A separate exhibition at the Miraikan (National Museum of Emerging Science and Innovation) shows some of the residual influence of the movement. “Making of Tokyo Sky Tree—Welcome to the construction site in the sky” showcases the work behind the nearly complete Tokyo Sky Tree that now looms over our city.
One of the innovative features of Tokyo’s new tallest building is its enormous underground water tanks. These allow the building to do its heating and cooling work, depending on the season, during the night when off-peak electricity rates are available, and then to store the water for temperature control during the day. It is estimated that this feature will save 40-50% in energy costs.
In many ways the Tokyo Sky Tree is the perfect embodiment of the city’s unique position on the geological and architectural fault lines. Constructing such a tall building in an earthquake zone raises particular safety issues. While the TST may be too tall and streamlined to really resemble a tree, underground it’s a different story. The building is literally rooted to the ground with pilings driven 50 meters into the ground that fan out in a radial fashion, rather like the roots of a tree.
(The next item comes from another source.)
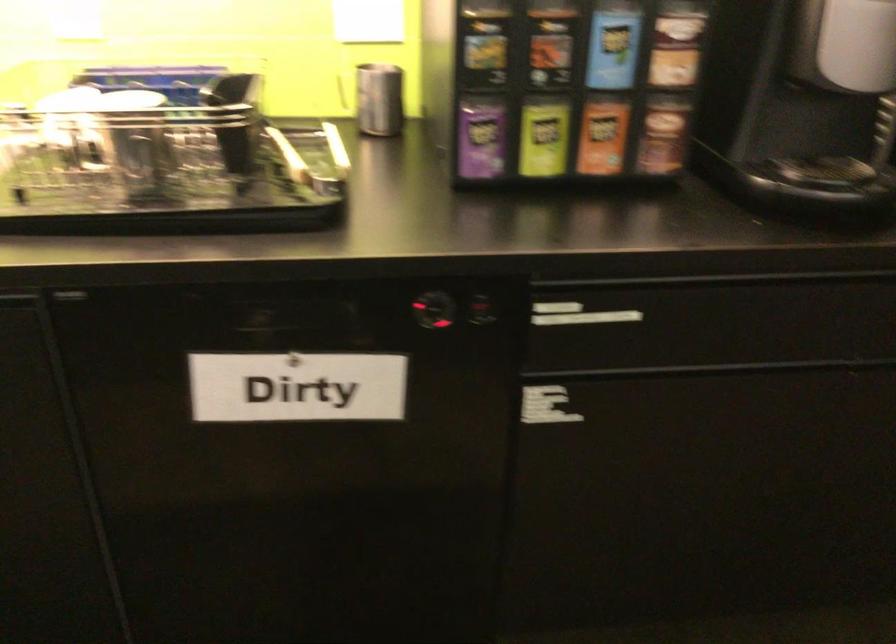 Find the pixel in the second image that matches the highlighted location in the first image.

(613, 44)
Despite its modernist appearance, the building also owes a large debt to indigenous architectural traditions. The sway-reducing technology incorporated in the central shaft was partly inspired by Japan’s ancient pagodas, which have a particularly good track record in standing up to earthquake shocks. For example, since it was built, Nara’s Horyuji Temple pagoda has weathered around 1,400 years of tremors. Like these pagodas, the TST incorporates an independent central shaft designed to dissipate seismic forces. Under the shade of this remarkable structure, Tokyo is set for a fascinating architectural early autumn.